Work task: Start at the first record below and retype through the last, exactly.

Task material:
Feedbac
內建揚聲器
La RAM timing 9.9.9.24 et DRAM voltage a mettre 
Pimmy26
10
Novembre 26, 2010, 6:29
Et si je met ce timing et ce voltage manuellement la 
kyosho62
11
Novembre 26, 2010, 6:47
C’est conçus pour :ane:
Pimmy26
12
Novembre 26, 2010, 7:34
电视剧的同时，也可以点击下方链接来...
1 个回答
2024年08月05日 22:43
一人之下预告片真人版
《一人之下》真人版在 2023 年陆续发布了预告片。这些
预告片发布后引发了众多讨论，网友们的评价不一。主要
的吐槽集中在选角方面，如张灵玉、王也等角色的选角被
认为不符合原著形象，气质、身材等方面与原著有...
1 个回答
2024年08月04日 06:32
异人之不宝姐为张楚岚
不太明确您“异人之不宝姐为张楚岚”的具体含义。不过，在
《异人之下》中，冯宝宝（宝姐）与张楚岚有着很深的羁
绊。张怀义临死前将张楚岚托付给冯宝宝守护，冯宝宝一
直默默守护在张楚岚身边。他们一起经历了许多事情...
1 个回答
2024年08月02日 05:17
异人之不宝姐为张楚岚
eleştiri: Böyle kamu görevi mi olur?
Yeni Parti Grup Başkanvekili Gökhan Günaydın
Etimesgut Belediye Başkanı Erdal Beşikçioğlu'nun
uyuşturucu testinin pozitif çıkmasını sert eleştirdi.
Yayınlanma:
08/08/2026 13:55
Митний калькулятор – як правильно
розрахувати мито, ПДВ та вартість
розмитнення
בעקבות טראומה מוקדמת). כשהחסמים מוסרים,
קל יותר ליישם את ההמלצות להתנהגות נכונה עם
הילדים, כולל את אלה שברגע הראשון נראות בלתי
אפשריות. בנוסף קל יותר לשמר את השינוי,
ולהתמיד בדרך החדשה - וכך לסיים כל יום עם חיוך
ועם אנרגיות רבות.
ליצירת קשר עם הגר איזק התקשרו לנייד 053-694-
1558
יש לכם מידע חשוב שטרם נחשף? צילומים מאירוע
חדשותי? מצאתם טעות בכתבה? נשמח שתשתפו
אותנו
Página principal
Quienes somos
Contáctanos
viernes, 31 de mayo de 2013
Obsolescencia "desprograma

Finished task:
Feedbac
內建揚聲器
La RAM timing 9.9.9.24 et DRAM voltage a mettre 
Pimmy26
10
Novembre 26, 2010, 6:29
Et si je met ce timing et ce voltage manuellement la 
kyosho62
11
Novembre 26, 2010, 6:47
C’est conçus pour :ane:
Pimmy26
12
Novembre 26, 2010, 7:34
电视剧的同时，也可以点击下方链接来...
1 个回答
2024年08月05日 22:43
一人之下预告片真人版
《一人之下》真人版在 2023 年陆续发布了预告片。这些
预告片发布后引发了众多讨论，网友们的评价不一。主要
的吐槽集中在选角方面，如张灵玉、王也等角色的选角被
认为不符合原著形象，气质、身材等方面与原著有...
1 个回答
2024年08月04日 06:32
异人之不宝姐为张楚岚
不太明确您“异人之不宝姐为张楚岚”的具体含义。不过，在
《异人之下》中，冯宝宝（宝姐）与张楚岚有着很深的羁
绊。张怀义临死前将张楚岚托付给冯宝宝守护，冯宝宝一
直默默守护在张楚岚身边。他们一起经历了许多事情...
1 个回答
2024年08月02日 05:17
异人之不宝姐为张楚岚
eleştiri: Böyle kamu görevi mi olur?
Yeni Parti Grup Başkanvekili Gökhan Günaydın
Etimesgut Belediye Başkanı Erdal Beşikçioğlu'nun
uyuşturucu testinin pozitif çıkmasını sert eleştirdi.
Yayınlanma:
08/08/2026 13:55
Митний калькулятор – як правильно
розрахувати мито, ПДВ та вартість
розмитнення
בעקבות טראומה מוקדמת). כשהחסמים מוסרים,
קל יותר ליישם את ההמלצות להתנהגות נכונה עם
הילדים, כולל את אלה שברגע הראשון נראות בלתי
אפשריות. בנוסף קל יותר לשמר את השינוי,
ולהתמיד בדרך החדשה - וכך לסיים כל יום עם חיוך
ועם אנרגיות רבות.
ליצירת קשר עם הגר איזק התקשרו לנייד 053-694-
1558
יש לכם מידע חשוב שטרם נחשף? צילומים מאירוע
חדשותי? מצאתם טעות בכתבה? נשמח שתשתפו
אותנו
Página principal
Quienes somos
Contáctanos
viernes, 31 de mayo de 2013
Obsolescencia "desprograma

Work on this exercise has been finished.